Soon Lily fell asleep, he could tell by the way her weight slumped against his shoulders. Some hours later, the single-lane road widened, and traffic grew heavier. To his west he saw the outskirts of what looked to be a small city, and passed a blue sign. It read
OAKDALE, 14 MILES.

The sky was turning violet, the weather was finally cooling. He felt they both needed to eat, and he wanted to change and hold her. He wondered if he looked normal enough to walk into a store.

Caleb slowed to a walk, let his breathing normalize, the sweat dry on his skin, and turned toward town. Sensing some change, Lily awoke crying. He felt her tiny arms pound the sides of the pack.

“Lulu,” he called to her cheerily, “good evening to you.”

In a convenience store parking lot he stopped. Removing her from the backpack Caleb noticed an annular patch of sunburn on her smooth shoulder; he must have missed it when applying sunblock. He kissed her damp hair and carried her inside in his arms.

He purchased cans of protein shake and pasta, baby food, a plastic tube of aloe. There were, he saw, a few big hills left.Outside he blinked into the emerging streetlights and saw a taupe Holiday Inn a few blocks away, lit brightly against the blackening sky. A bench had been placed under plastic palms and an orange heat lamp. A bellhop in a tan uniform watched them walk across the street.

“Waiting for my wife,” Caleb explained, sitting on the bench.

He did not, he realized, look like a man waiting for his wife. He looked like a man who had been running for thirty-six hours. But Lily prohibited the bellhop's more obvious conclusions, and he looked away.

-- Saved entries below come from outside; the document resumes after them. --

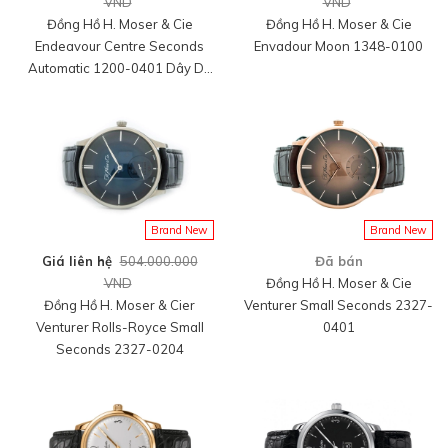
VND
VND
Đồng Hồ H. Moser & Cie
Đồng Hồ H. Moser & Cie
Endeavour Centre Seconds
Envadour Moon 1348-0100
Automatic 1200-0401 Dây Da
Sơn Xanh
Brand New
Brand New
Giá liên hệ
504.000.000
Đã bán
VND
Đồng Hồ H. Moser & Cie
Đồng Hồ H. Moser & Cier
Venturer Small Seconds 2327-
Venturer Rolls-Royce Small
0401
Seconds 2327-0204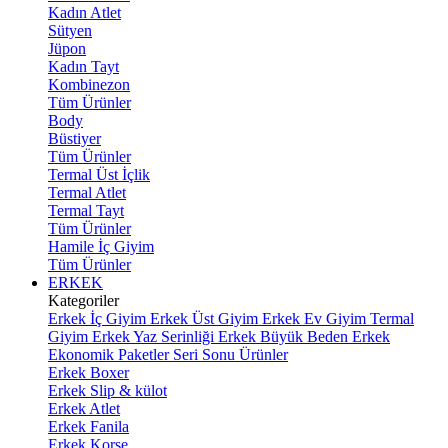
Kadın Atlet
Sütyen
Jüpon
Kadın Tayt
Kombinezon
Tüm Ürünler
Body
Büstiyer
Tüm Ürünler
Termal Üst İçlik
Termal Atlet
Termal Tayt
Tüm Ürünler
Hamile İç Giyim
Tüm Ürünler
ERKEK
Kategoriler
Erkek İç Giyim
Erkek Üst Giyim
Erkek Ev Giyim
Termal
Giyim
Erkek Yaz Serinliği
Erkek Büyük Beden
Erkek
Ekonomik Paketler
Seri Sonu Ürünler
Erkek Boxer
Erkek Slip & külot
Erkek Atlet
Erkek Fanila
Erkek Korse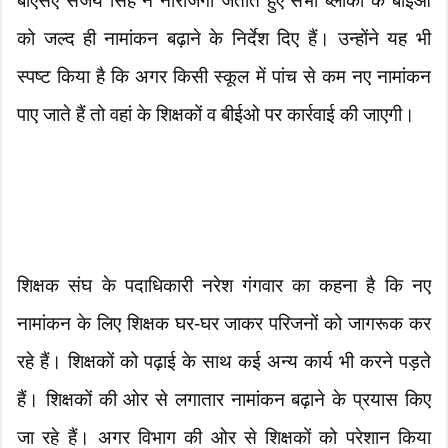
बीएसए संजय सिंह ने नाराजगी जताते हुए सभी ब्लॉकों के बीईओ
को जल्द ही नामांकन बढ़ाने के निर्देश दिए हैं। उन्होंने यह भी
स्पष्ट किया है कि अगर किसी स्कूल में पांच से कम नए नामांकन
पाए जाते हैं तो वहां के शिक्षकों व बीईओ पर कार्रवाई की जाएगी।
शिक्षक संघ के पदाधिकारी नरेश गंगवार का कहना है कि नए
नामांकन के लिए शिक्षक घर-घर जाकर परिजनों को जागरूक कर
रहे हैं। शिक्षकों को पढ़ाई के साथ कई अन्य कार्य भी करने पड़ते
हैं। शिक्षकों की ओर से लगातार नामांकन बढ़ाने के प्रयास किए
जा रहे हैं। अगर विभाग की ओर से शिक्षकों को परेशान किया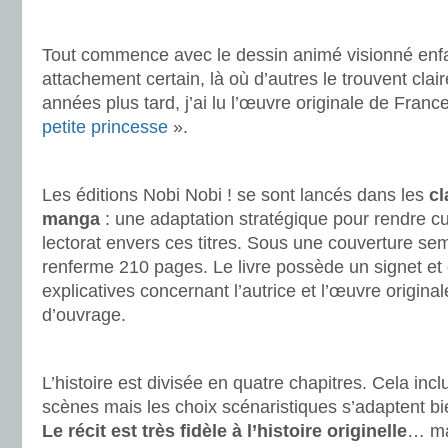
.
Tout commence avec le dessin animé visionné enfant
attachement certain, là où d’autres le trouvent cl
années plus tard, j’ai lu l’œuvre originale de Fra
petite princesse
».
.
Les éditions Nobi Nobi ! se sont lancés dans les
cl
manga
: une adaptation stratégique pour rendre cu
lectorat envers ces titres. Sous une couverture sem
renferme 210 pages. Le livre possède un signet e
explicatives concernant l’autrice et l’œuvre original
d’ouvrage.
.
L’histoire est divisée en quatre chapitres. Cela incl
scènes mais les choix scénaristiques s’adaptent b
Le récit est très fidèle à l’histoire originelle
… ma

Caleb pulled off her shorts and diaper, fumbled through the back pocket of the Kelty for wipes, and cleaned her. He put on her blue fleece, fed her, and rubbed aloe along her sunburn.

“Cay Cay,” she smiled, her one tooth protruding from her lower gum like some optimistic flag.

He held her wheezing chest to his. “We're going to get you better,” he whispered into her perfect ear.

Caleb emptied packets of salt into the protein shakes and killed them in one long sip each. Then he took stock of his position. Possibly he should go inside this hotel and call Shane, but the same issues he faced at that diner would assault him here. His running was going well, and anyway he was too tired to speak clearly. He laid Lily on the bench, her head on his lap under the heat lamp, leaned back against the wood, and dropped into a dense sleep.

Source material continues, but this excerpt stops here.